What is superstantigen?
Superantigens are proteins that cause T-cells of the immune system to overwhelm infection. They are produced by certain infectious bacteria and viruses. The excessive reaction of the immune system to the antigen causes a group of diseases that are manifested in fever and shock, such as food poisoning, toxic shock syndrome and Kawasaki disease. These bacteria usually live harmlessly on the body, but under certain circumstances can cause infections. Superlantigens of every kind are, like antigens, molecules that the immune system recognizes as foreign. Macrophage cells of the immune system usually recognize parts of bacteria or virus. The macrophage enjoys foreign attackers and breaks them. Then the macrophage lashes a broken attacker or other molecules they enjoyed and publish fragments on the outside of the cell using the main histocompatible complex (MHC) for holding the fragment.
and T-cell comes and uses svOU Molec of the T-cell receptor on the outside of its own cell to tie to the fragment. Once the T-cell recognizes the fragment, the immune response begins. Each T-cell recognizes certain MHCs and certain fragments and usually responds only to these specific stimuli. Superantigens are bound to the MHC Model Molecule differently than conventional antigens, so more T-cells are deceived to recognize the superantigen fragment than a regular fragment.

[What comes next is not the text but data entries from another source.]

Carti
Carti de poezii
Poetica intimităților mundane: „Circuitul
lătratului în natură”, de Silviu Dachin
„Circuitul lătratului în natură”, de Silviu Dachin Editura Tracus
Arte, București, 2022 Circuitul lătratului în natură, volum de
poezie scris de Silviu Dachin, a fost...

Normal antigen causes from 0.001 percent to 0.0001 percent T-cells to create an immune response. Superrantigen causes 2 to 20 percent T-cells to create a reaction. When the T-cell is exposed to the normal antigen, it releases molecules by immunological action and these molecules lead to a normal inflammatory path that is designed to help get rid of the body of the infection. Superrantigen activates much more T-cells than conventional antigens, so this inflammatory response is exaggerated and can cause fever, rash, low blood pressure and shock.

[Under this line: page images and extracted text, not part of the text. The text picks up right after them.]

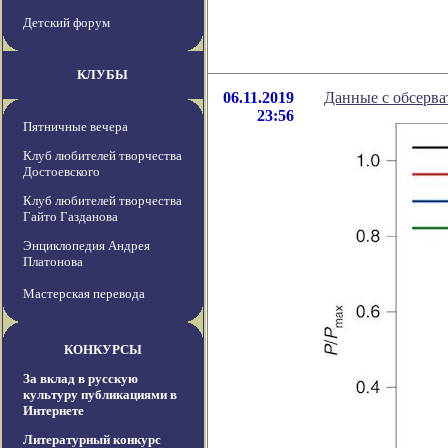
Детский форум
КЛУБЫ
06.11.2019
Данные с обсерва
23:56
Пятничные вечера
Клуб любителей творчества
Достоевского
Клуб любителей творчества
Гайто Газданова
Энциклопедия Андрея
Платонова
Мастерская перевода
КОНКУРСЫ
За вклад в русскую
культуру публикациями в
Интернете
Литературный конкурс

SuperrantiGenes are medium -sized proteins that are highly resistant to heat and enzymes degrading proteins. These characteristics help the proteins survive cooking and digestive enzymes, thus creating important virulence factors when breeding foods transmitted by food. They also play a role in autoimmune diseases, toxic shock syndrome, diabetes and Kawasaki's disease, which is the main cause of heart disease in children.